I have Node JS app inside pods, which need to read vault secrets. So far I found 2 methods for doing that
- Using init container to mount secrets as .txt files and read/parse them in my app
- Using node-vault connect to vault server directly and read secrets, which requires initial token
For (1) I found this article, where the author is considering it as not secure and complex.
Secrets mounted as volumes are unwieldy—secrets can be stored as environment variables or mounted as a volume. The former technique is widely agreed to be less secure. If you opt for volumes, things quickly get complex when you have a large number of keys. Kubernetes creates one file per key, and you need to read all these files from within the application. There are workarounds, but they can be equally complex.
For the (2) I am not sure how to automatically unseal and obtain initial tokens without using Amazon secrets or other services. Of course I can’t hard code initial token or
roll_id/secret_id . What is the typical way of obtaining and passing initial token to the pods?
Have you seen the CSI driver?
Well, it says:
This is an experimental project. This project isn’t production ready.
I need some solution for production.
There will be an update to the CSI driver soon that will go more towards “beta” than “experimental” - but I think its due to the way the CSI secret store is advertised by Microsoft vs the actual functionality.
I would use it in production, and many Vault users are. But thats just my opinion.
Have you seen Agent Sidecar Injector Overview | Vault by HashiCorp ?
Yes I did and check that article and in my original post (1) is exactly referring to that way. However, I would also like to know about option (2), using token. How to obtain, pass and store safely that token inside kubernetes.
You can use the Agent injector to present a token that the application can read (seen as a file to the application). Alternatively you could pass in AppRole details during deployment (again via Kubernetes secrets) which the application can then read and use to authenticate to Vault.
@stuart-c do you mean to map root token located at auth/token path? If so, then it’s
agent-inject-token representing root token and it’s not secure to use it as far as I understand.

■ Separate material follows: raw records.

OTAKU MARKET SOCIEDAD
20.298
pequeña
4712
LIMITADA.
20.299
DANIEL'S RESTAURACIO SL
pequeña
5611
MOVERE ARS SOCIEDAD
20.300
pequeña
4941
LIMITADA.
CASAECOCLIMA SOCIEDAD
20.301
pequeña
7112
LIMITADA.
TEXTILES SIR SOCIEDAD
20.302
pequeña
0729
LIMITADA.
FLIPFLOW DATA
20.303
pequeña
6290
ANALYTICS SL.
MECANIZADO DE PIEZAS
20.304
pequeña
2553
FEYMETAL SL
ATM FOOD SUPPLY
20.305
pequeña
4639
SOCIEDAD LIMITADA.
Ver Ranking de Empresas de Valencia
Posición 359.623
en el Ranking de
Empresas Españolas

As for AppRole, then I would have to keep role_id/secret_id pair as Kubernetes secret, which is also not secure, since if Kubernetes secret get compromised, then role_id/secret_id can be used to read secrets. Therefore I am trying to get away from Kubernetes secrets.
You shouldn’t use a Vault root token - ideally all root tokens would be revoked and only created during short periods they are needed for configuration.

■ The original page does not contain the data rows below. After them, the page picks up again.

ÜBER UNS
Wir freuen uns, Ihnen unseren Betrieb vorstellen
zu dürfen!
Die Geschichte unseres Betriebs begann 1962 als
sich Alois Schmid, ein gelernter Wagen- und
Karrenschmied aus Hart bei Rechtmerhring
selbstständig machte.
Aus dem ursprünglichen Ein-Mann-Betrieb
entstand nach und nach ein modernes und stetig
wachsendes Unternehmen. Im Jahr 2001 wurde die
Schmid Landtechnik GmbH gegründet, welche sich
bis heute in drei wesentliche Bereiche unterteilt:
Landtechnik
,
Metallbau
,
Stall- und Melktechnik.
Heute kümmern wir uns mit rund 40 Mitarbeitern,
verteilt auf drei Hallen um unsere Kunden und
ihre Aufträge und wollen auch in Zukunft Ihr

What situation are you trying to guard against? Kubernetes secrets (or service accounts if using the Kubernetes auth method) would be the standard way to handle secrets within Kubernetes. If Kubernetes itself it compromised then you should assume all hosted applications are similarly exposed.
@stuart-c correct, but then which token to use for passing to pod through mapped file, as you mentioned before? how to obtain that token, what is the name of that token? could you bring an example of annotations I have to write in order to pass that token?
You would use a token with permissions specific to the application. You could use the Vault injector to create the token or you could use your deployment system (e.g. Terraform, Ansible, Helm, etc.). Althernatively using AppRole or Kubernetes authentication might be easier.